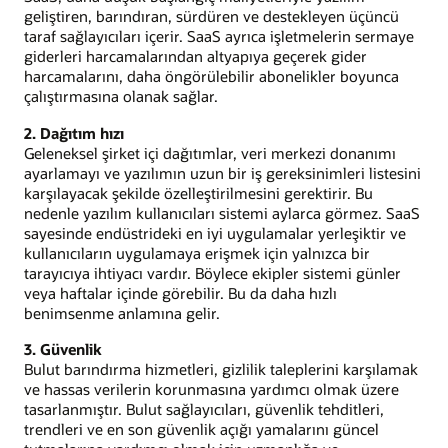
geliştiren, barındıran, sürdüren ve destekleyen üçüncü
taraf sağlayıcıları içerir. SaaS ayrıca işletmelerin sermaye
giderleri harcamalarından altyapıya geçerek gider
harcamalarını, daha öngörülebilir abonelikler boyunca
çalıştırmasına olanak sağlar.
2. Dağıtım hızı
Geleneksel şirket içi dağıtımlar, veri merkezi donanımı
ayarlamayı ve yazılımın uzun bir iş gereksinimleri listesini
karşılayacak şekilde özelleştirilmesini gerektirir. Bu
nedenle yazılım kullanıcıları sistemi aylarca görmez. SaaS
sayesinde endüstrideki en iyi uygulamalar yerleşiktir ve
kullanıcıların uygulamaya erişmek için yalnızca bir
tarayıcıya ihtiyacı vardır. Böylece ekipler sistemi günler
veya haftalar içinde görebilir. Bu da daha hızlı
benimsenme anlamına gelir.
3. Güvenlik
Bulut barındırma hizmetleri, gizlilik taleplerini karşılamak
ve hassas verilerin korunmasına yardımcı olmak üzere
tasarlanmıştır. Bulut sağlayıcıları, güvenlik tehditleri,
trendleri ve en son güvenlik açığı yamalarını güncel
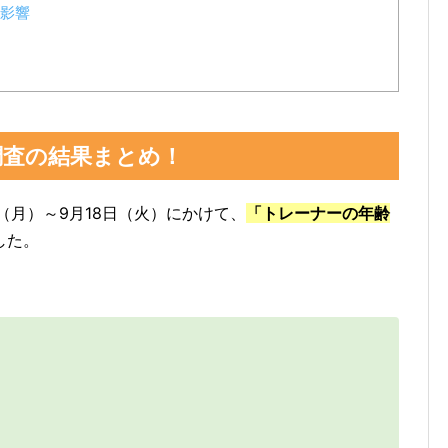
く影響
調査の結果まとめ！
日（月）～9月18日（火）にかけて、
「トレーナーの年齢
した。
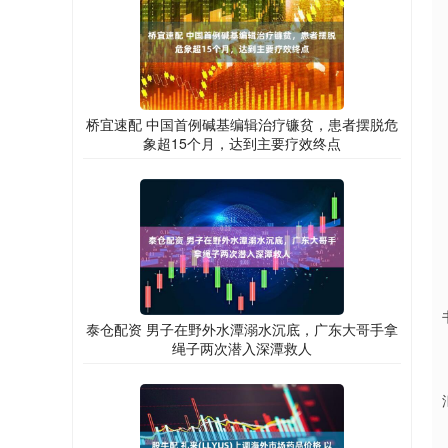
桥宜速配 中国首例碱基编辑治疗镰贫，患者摆脱危
象超15个月，达到主要疗效终点
泰仓配资 男子在野外水潭溺水沉底，广东大哥手拿
绳子两次潜入深潭救人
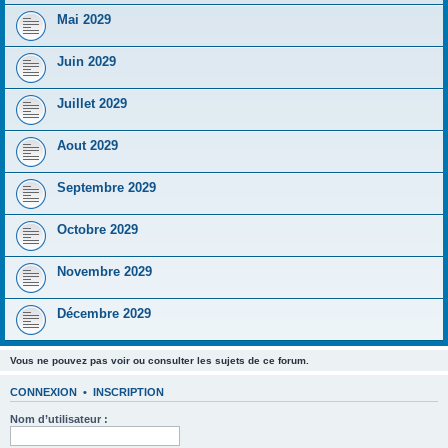
Mai 2029
Juin 2029
Juillet 2029
Aout 2029
Septembre 2029
Octobre 2029
Novembre 2029
Décembre 2029
Vous ne pouvez pas voir ou consulter les sujets de ce forum.
CONNEXION
•
INSCRIPTION
Nom d’utilisateur :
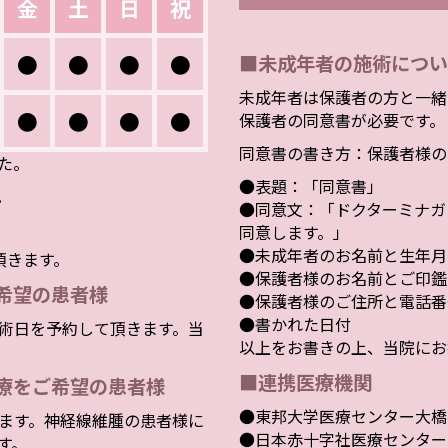
金
土
日
祝
●
●
●
●
■未成年者の施術につい
未成年者は保護者の方と一緒
●
●
●
●
保護者の同意書が必要です。
同意書の書き方：保護者様の
した。
●表題：「同意書」
。
●同意文：「ドクターミナガ
同意します。」
●未成年者のお名前と生年月
頂きます。
●保護者様のお名前とご印鑑
希望の患者様
●保護者様のご住所と電話番
●書かれた日付
術日を予約して頂きます。当
以上をお書きの上、当院にお
■連携医療機関
療をご希望の患者様
●東邦大学医療センター大橋
ます。神経線維腫の患者様に
●日本赤十字社医療センター
す。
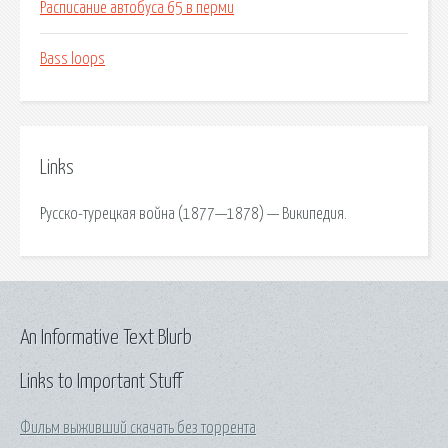
Расписание автобуса 65 в перми
Bass loops
Links
Русско-турецкая война (1877—1878) — Википедия.
An Informative Text Blurb
Links to Important Stuff
Фильм выживший скачать без торрента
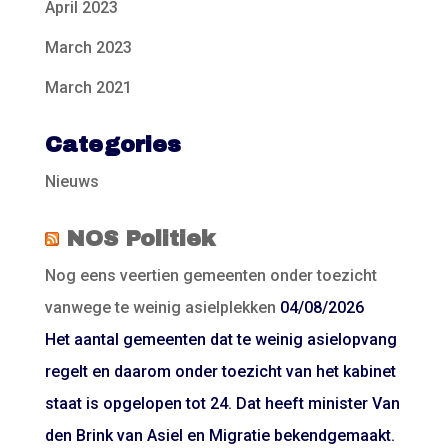
April 2023
March 2023
March 2021
Categories
Nieuws
NOS Politiek
Nog eens veertien gemeenten onder toezicht
vanwege te weinig asielplekken
04/08/2026
Het aantal gemeenten dat te weinig asielopvang
regelt en daarom onder toezicht van het kabinet
staat is opgelopen tot 24. Dat heeft minister Van
den Brink van Asiel en Migratie bekendgemaakt.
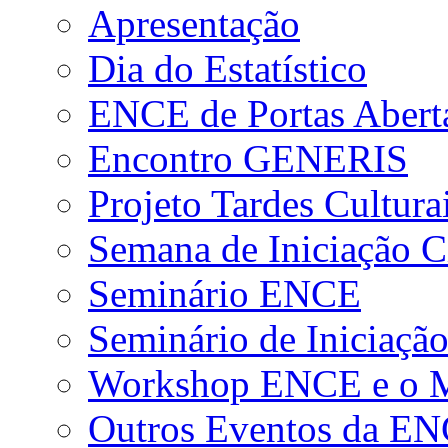
Apresentação
Dia do Estatístico
ENCE de Portas Abert
Encontro GENERIS
Projeto Tardes Cultura
Semana de Iniciação Ci
Seminário ENCE
Seminário de Iniciação
Workshop ENCE e o Me
Outros Eventos da E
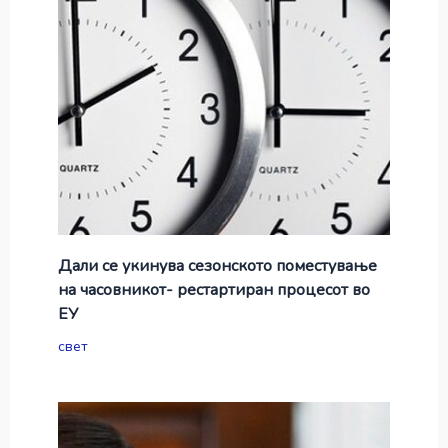
Дали се укинува сезонското поместување
на часовникот- рестартиран процесот во
ЕУ
свет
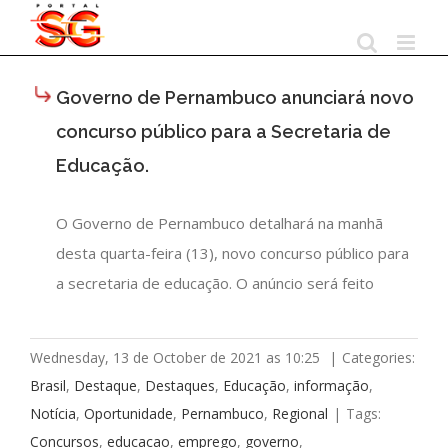
Skip
to
content
Governo de Pernambuco anunciará novo
concurso público para a Secretaria de
Educação.
O Governo de Pernambuco detalhará na manhã
desta quarta-feira (13), novo concurso público para
a secretaria de educação. O anúncio será feito
Wednesday, 13 de October de 2021 as 10:25
|
Categories:
Brasil
,
Destaque
,
Destaques
,
Educação
,
informação
,
Notícia
,
Oportunidade
,
Pernambuco
,
Regional
|
Tags:
Concursos
,
educacao
,
emprego
,
governo
,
━━━━━━━━━━━━━━━━━━━━━━━━━━━━━━
> _WORK TASK_
For each line of the material that contains the word "Iniciação", make a copy.

> _OUTPUT FOR THIS EXERCISE_
Semana de Iniciação Ci
Seminário de Iniciação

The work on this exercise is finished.